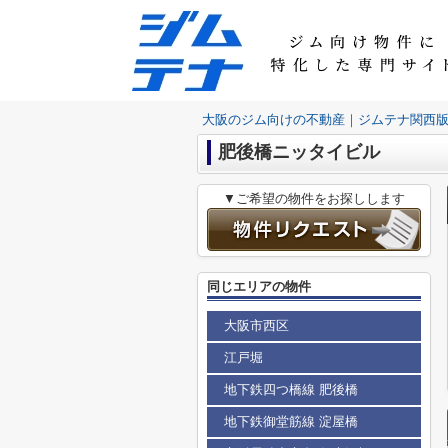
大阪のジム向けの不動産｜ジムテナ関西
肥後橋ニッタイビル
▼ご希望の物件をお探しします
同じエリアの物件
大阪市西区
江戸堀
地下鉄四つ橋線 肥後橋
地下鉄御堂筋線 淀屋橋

What you will do ▸ An exact transcription of all the entries is required, without the pictures.

Answer box ▸
大阪のジム向けの不動産｜ジムテナ関西
肥後橋ニッタイビル
▼ご希望の物件をお探しします
同じエリアの物件
大阪市西区
江戸堀
地下鉄四つ橋線 肥後橋
地下鉄御堂筋線 淀屋橋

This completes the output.